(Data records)
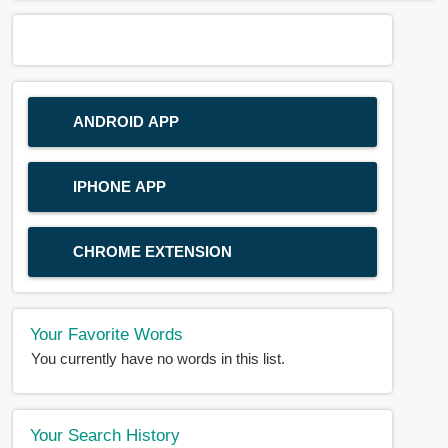
ANDROID APP
IPHONE APP
CHROME EXTENSION
Your Favorite Words
You currently have no words in this list.
Your Search History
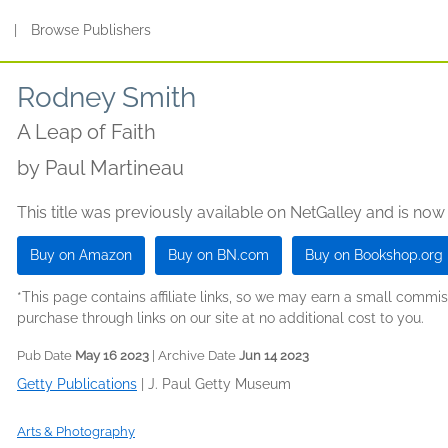
s
|
Browse Publishers
Rodney Smith
A Leap of Faith
by
Paul Martineau
This title was previously available on NetGalley and is now
Buy on Amazon
Buy on BN.com
Buy on Bookshop.org
*This page contains affiliate links, so we may earn a small comm
purchase through links on our site at no additional cost to you.
Pub Date
May 16 2023
| Archive Date
Jun 14 2023
Getty Publications
|
J. Paul Getty Museum
Arts & Photography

> **TASK GOAL**:
With "Your" as the string to find, copy every line of the records that holds it.

> **WRITTEN ANSWER**:
Your Favorite Words
Your Search History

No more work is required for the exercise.